15.00 - Keys and Indexes - Teradata Database

Teradata Database Design

prodname
Teradata Database
vrm_release
15.00
category
User Guide
featnum
B035-1094-015K

Keys and Indexes

Definition of a Key

There are several different meanings for the term key in relational database management. When reading this manual, you should always assume that if the term key is used without a qualifying adjective, the reference is to the primary key, or PK, for a table.

The following table defines the various uses of key in the context of relational database management in general or Teradata Database in particular. Note that in every case, a key is an identifier and not a retrieval mechanism. In every case, you should read the word field to mean “one field or several fields in combination.” The expression column set is used throughout this manual in the same way; to indicate that the table object under discussion, whether it be a key or index, consists of one or more columns.

 

Term

Definition

Alternate key

Any candidate key not selected to be the primary key for a table.

Candidate key

A field that uniquely identifies a row.

Every normalized table has at least one candidate key, and most have only one. When multiple candidate keys are identified during logical design, one is selected to be the primary key and the candidate keys not selected to be the primary key are then referred to as alternate keys.

Child key

A foreign key that is a primary key or alternate key in another table.

Foreign key

A field that corresponds to the primary key or alternate key of a different, but related, table.

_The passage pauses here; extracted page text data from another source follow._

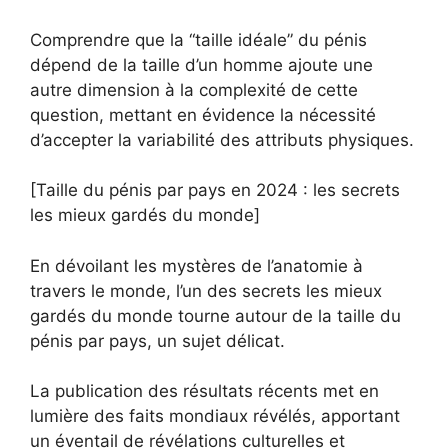
Comprendre que la “taille idéale” du pénis
dépend de la taille d’un homme ajoute une
autre dimension à la complexité de cette
question, mettant en évidence la nécessité
d’accepter la variabilité des attributs physiques.
[Taille du pénis par pays en 2024 : les secrets
les mieux gardés du monde]
En dévoilant les mystères de l’anatomie à
travers le monde, l’un des secrets les mieux
gardés du monde tourne autour de la taille du
pénis par pays, un sujet délicat.
La publication des résultats récents met en
lumière des faits mondiaux révélés, apportant
un éventail de révélations culturelles et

Foreign keys are used to maintain referential integrity. They are often useful as NUPIs when you want rows from two or more related tables to hash to the same AMP.

Grouping key

A field used to group the rows of a table in a particular way.

Hash key

A field used to compute the rowhash value for a row.

Natural key

The representation of a real world tuple identifier in a relational database. For example, a common identifier of employees in a corporation is a unique employee number. An employee is assigned an employee number whether that information is stored within the database or not.

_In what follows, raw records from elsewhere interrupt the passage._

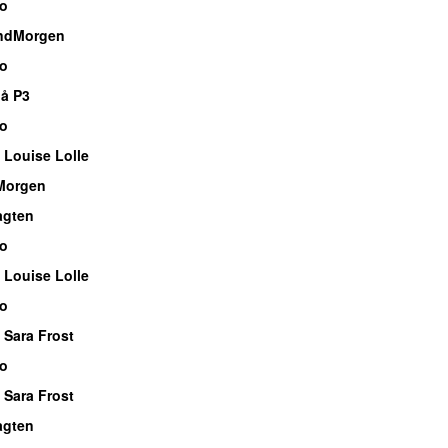
io
ndMorgen
io
å P3
io
 Louise Lolle
Morgen
agten
io
 Louise Lolle
io
 Sara Frost
io
 Sara Frost
agten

Natural keys are sometimes confused with intelligent keys, but they are very different concepts.

Compare with “Surrogate key” in the last row of this table.

Order key

A field used to store the rows of a table in a particular order.

Parent key

A primary key or alternate key that is a foreign key in another table.

Primary key

A field that uniquely identifies a row.

A primary key can never be null.

Search key

A field used to match a corresponding field in a searched table.

Sort key

A field used to sort the rows of a table. Note that the sorted table in this case is not necessarily a base table; for example, it can be an intermediate result such as a spool file.

Surrogate key

An arbitrary, system‑generated, simple numeric key. Often used when a natural key is otherwise difficult or impossible to define for a table or when the situation demands a non‑composite primary key, but no natural non‑composite exists.

Compare with “Natural key” in the seventh row of this table.